Restate all of the records below exactly. Do not carry over any image.
=== Provided material ===
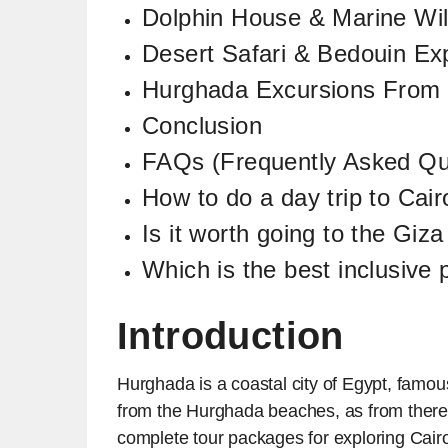
Dolphin House & Marine Wil
Desert Safari & Bedouin Ex
Hurghada Excursions From
Conclusion
FAQs (Frequently Asked Qu
How to do a day trip to Cai
Is it worth going to the Gi
Which is the best inclusive
Introduction
Hurghada is a coastal city of Egypt, famous
from the Hurghada beaches, as from there 
complete tour packages for exploring Cai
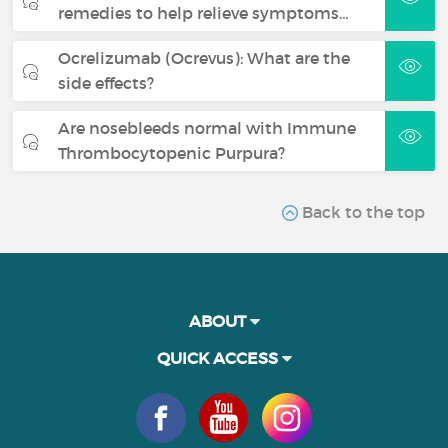
remedies to help relieve symptoms…
Ocrelizumab (Ocrevus): What are the
side effects?
Are nosebleeds normal with Immune
Thrombocytopenic Purpura?
Back to the top
ABOUT
QUICK ACCESS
===
**Answer for the task:**
Dolphin House & Marine Wil
Desert Safari & Bedouin Ex
Hurghada Excursions From
Conclusion
FAQs (Frequently Asked Qu
How to do a day trip to Cai
Is it worth going to the Gi
Which is the best inclusive
Introduction
Hurghada is a coastal city of Egypt, famous
from the Hurghada beaches, as from there 
complete tour packages for exploring Cai
remedies to help relieve symptoms…
Ocrelizumab (Ocrevus): What are the
side effects?
Are nosebleeds normal with Immune
Thrombocytopenic Purpura?
Back to the top
ABOUT
QUICK ACCESS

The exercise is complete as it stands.